Baby Boomers grew up in the Hippie Generation that didn't care about Masonic values.  The Gen X'ers were a generation dominated by despair.  The Millennial Generation is the generation of Hope.  These are young men who who actually believe they can make the world a better place.  We have a responsibility to show them that Masonry can teach them the skills they need to accomplish that goal.  It is OUR responsibility, not theirs.  And if our ACTIONS do not demonstrate that Masonry is a valuable resource for improving the world, well, that is OUR failure as well.


----------



## Brother_Steve (Mar 12, 2015)

We just initiated 4 18 year olds, a 30 something and an early 40 something with dispensation.

We are on track to make 10 master masons before the summer break and we still have enough in waiting to do another three degrees after the break if we can squeeze them out. The men petitioning the lodge are on average 20 ~ 40 years old.

Here is the kicker. You will eventually be that 60 year old that you are afraid of right now. Masonry will also teach you that this will come no matter what you do in life.


----------



## cemab4y (Mar 12, 2015)

You may enjoy this article:

http://freemasoninformation.com/2009/06/there’s-a-hole-in-our-bucket/

(I used to work for the US Census Bureau, in statistical data collection and analysis).

Freemasonry experienced a huge "bump" in membership in the years following WW2, as has been discussed here.

In the 1950-1960-1970 decades, men found other leisure activities. Not only Masonry,  but other clubs and fraternal organizations are experiencing a "graying" of their membership.

Of course, if your opinion of Freemasonry is favorable, then by all means, ask for a petition. If, after joining, you determine that it is not right for you, you are then free to demit (resign), and leave the organization.

If associating with men who are older than you are, presents a problem, then Freemasonry may prove a disappointment to you. Myself, I have met many fine men in this Craft, and I have always enjoyed the fraternity.


----------



## dfreybur (Mar 12, 2015)

Thanks for the reference to the article abut the last century!

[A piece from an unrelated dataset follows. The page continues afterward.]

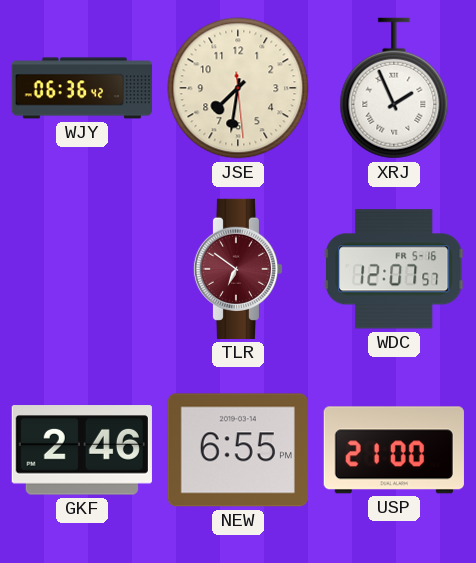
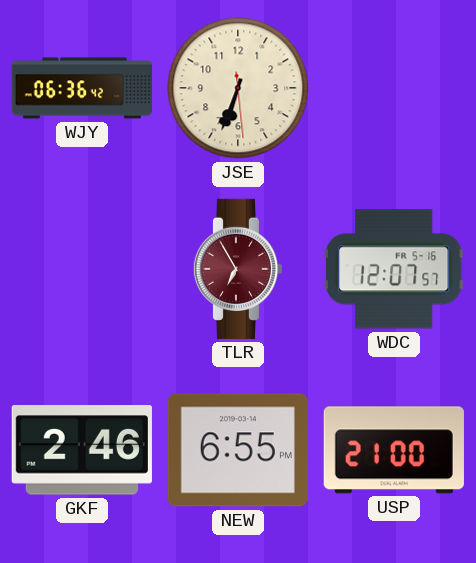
JSE: 7:31 -> 6:33
XRJ: 1:56 -> none
TLR: 6:51 -> 6:55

Grand lodge Freemasonry will have been been around for 3 centuries in 2017.  That means there are 2 more centuries to take into account.

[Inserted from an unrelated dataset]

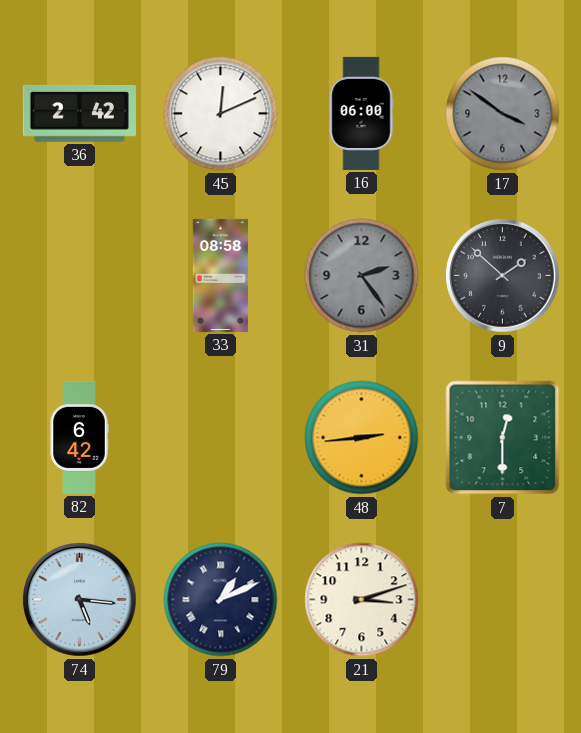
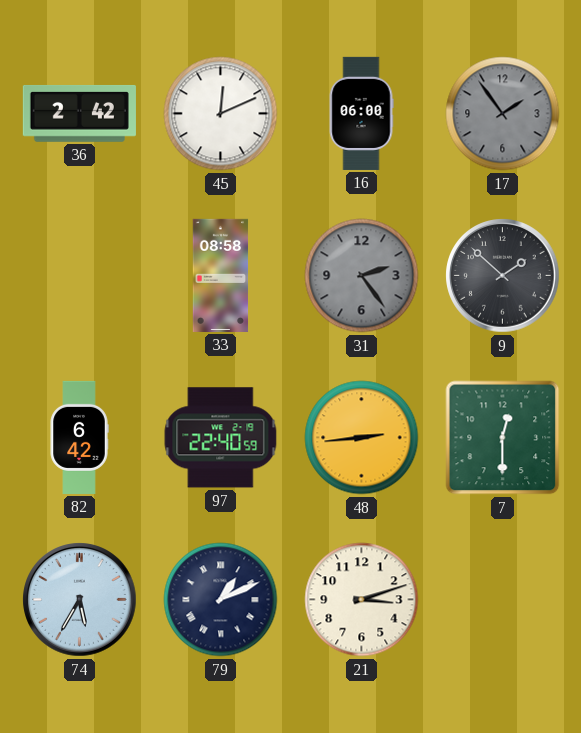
17: 3:51 -> 1:54
97: none -> 22:40
74: 5:16 -> 5:35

Before I petitioned I read a book that gave tabular data about membership in the Grand Lodge of New Hampshire for two and a half centuries.  In addition to the up and down trend by generation in the 20th century it showed a century long up and down trend.  There was a bottom in the 1840s anti-Masonic movement and a peak after the Civil War as well as the up and down swing of the 20th century.

When I looked at that data I realized that a century long swing in membership is twice the membership lifetime of men.  I petitioned in 1993 and I estimated that 50 year members then had seen membership declining the entire time.  First degree rates then total membership.  But they are mortal men.  The men who were old 50 years ago had seen the opposite and so on back to the beginning.

I predicted that I was taking my degrees near the bottom and that I would likely see rising degree rates and then eventually rising membership my entire Masonic life.  Now 20 years in I have indeed seen rising degree rates the entire time.  I've seen lodges fail for being unable to handle the large influx of petitioners.  I've seen lodges go through drama for trying to absorb the large influx of petitioners.  I've seen jurisdictions bottom out in total membership and start growing again.

I may only see one 50 year phase of a trend that lasts 100 years, but I'm a bookworm and amateur history buff.  Just because I didn't see it myself, I see it in books.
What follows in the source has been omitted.